Date added: 26/04/2017 Journal editors share their experiences of cell line authentication testing
Journal editors share their experiences of cell line authentication testing
How does a journal make mandatory authentication testing a requirement for authors?
Driven by the increasing use of misidentified cell lines, editors at the International Journal of Cancer decided to find out. They now share their experiences in a perspective article, published by PLOS Biology.
Back in 2007, a call for action was issued by Roland Nardone to address increasing use of misidentified cell lines in research laboratories around the world. Roland’s work was featured in a previous newsletter, Roland’s “Snail Glide” memo.
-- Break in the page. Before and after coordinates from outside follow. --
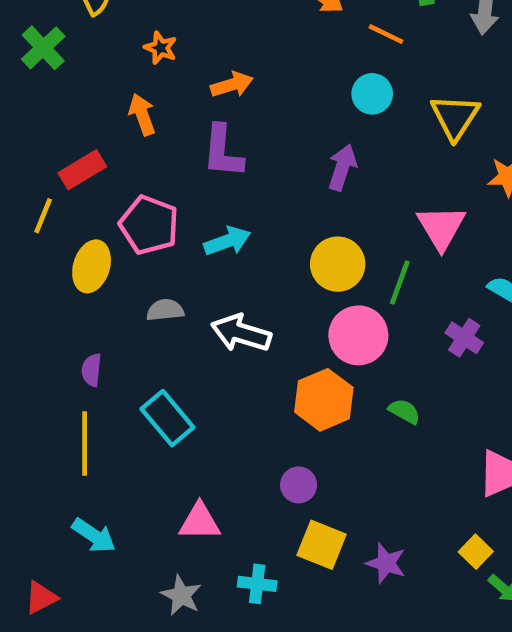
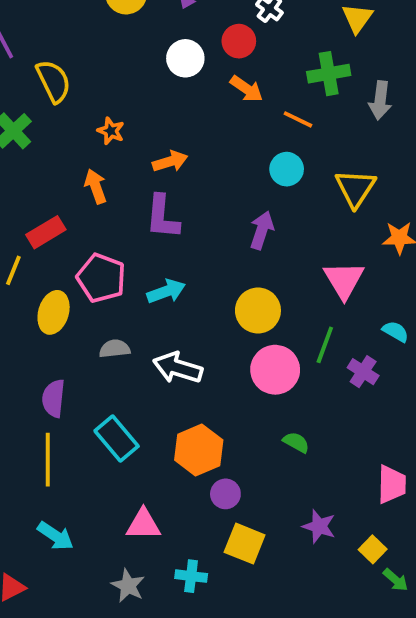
green line: (400, 282) -> (325, 345), moved
purple semicircle: (92, 370) -> (54, 398), size x1.4
orange hexagon: (324, 400) -> (199, 450), moved
green semicircle: (404, 411) -> (296, 442), moved
purple star: (386, 563) -> (319, 526), moved

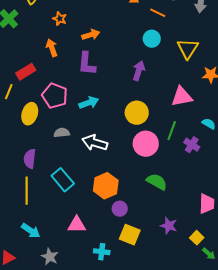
pink triangle: (344, 280) -> (182, 97), turned 50
green semicircle: (296, 442) -> (157, 182), size x1.5
gray star: (128, 586) -> (50, 257), moved

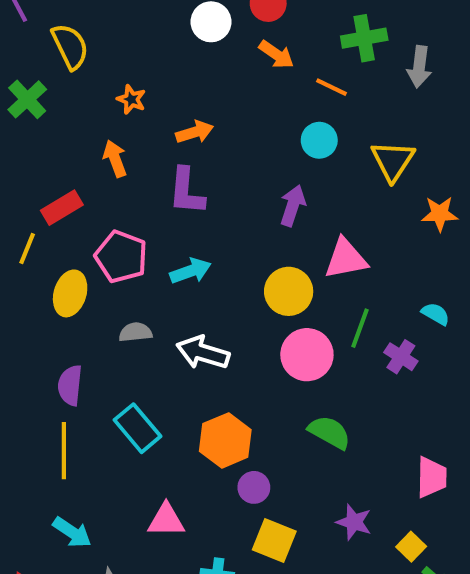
pink triangle: (182, 97) -> (346, 259), moved

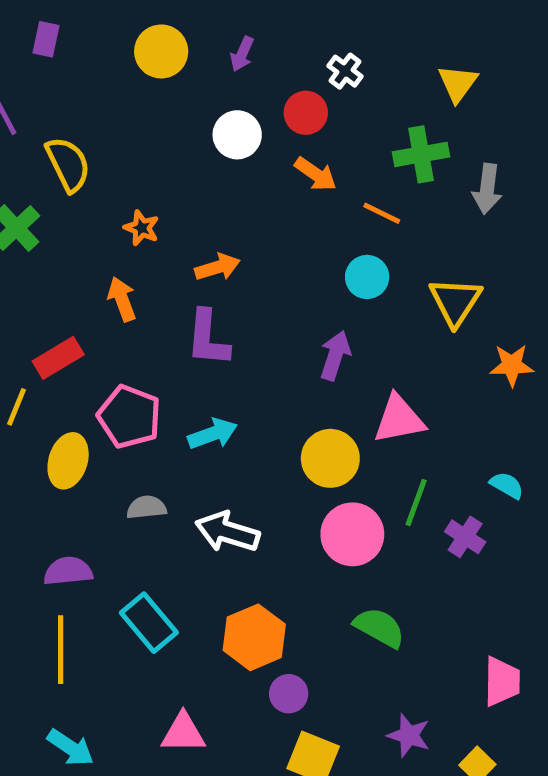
purple semicircle: (70, 385) -> (68, 571), turned 78

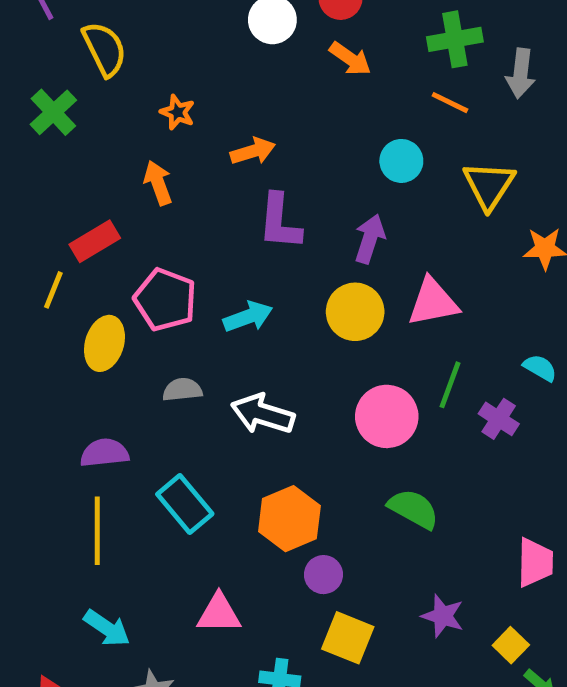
orange line: (382, 213) -> (450, 103), moved
purple L-shape: (208, 338) -> (280, 222), moved
yellow circle: (330, 458) -> (355, 312), moved

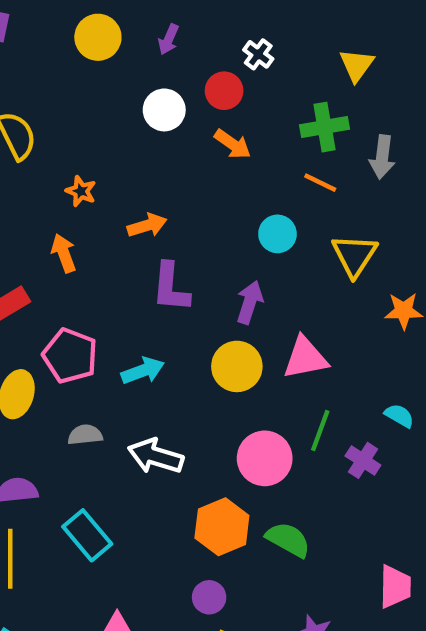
orange hexagon: (289, 519) -> (222, 527), moved

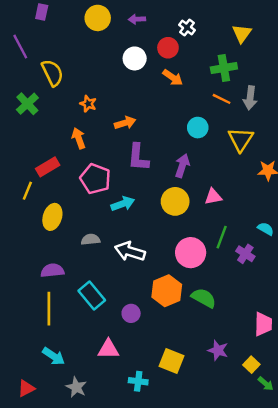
purple arrow: (168, 39) -> (137, 19), turned 63
gray arrow: (382, 157) -> (250, 98), moved
pink pentagon: (70, 356) -> (95, 179), moved
pink triangle: (305, 358) -> (213, 197), size x0.7
purple circle: (209, 597) -> (131, 313), moved

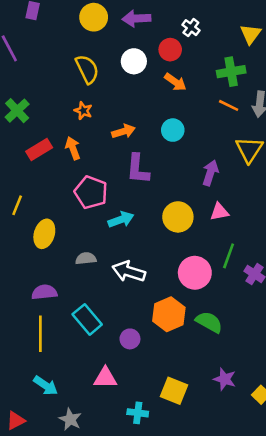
purple arrow: (137, 19) -> (136, 18), size x1.5
yellow semicircle: (52, 73) -> (87, 69), moved
cyan circle: (198, 128) -> (173, 130), moved
purple arrow: (182, 166) -> (210, 173), moved
red rectangle: (48, 167) -> (39, 150), moved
Editors at the International Journal of Cancer debated how to put this into action. They initially tried to bring together a consortium of journals to respond. When other journals did not assist, the International Journal of Cancer decided to "go it alone".
The journal first recommended authentication, then moved to make testing mandatory. Authors are asked to provide testing data during manuscript submission. Manuscripts that do not comply are returned for re-submission.
The editors are honest about the difficulties involved. Problems have been addressed on a case-by-case basis. Mandatory requirements require a significant time investment for the editors; adding a dedicated staff person is a great help.
But the editors also celebrate their outcomes. Usage of misidentified cell lines has decreased but manuscript submissions have not.
The International Journal of Cancer has shown the research community that it values quality in its publications and has enhanced its own reputation in the process.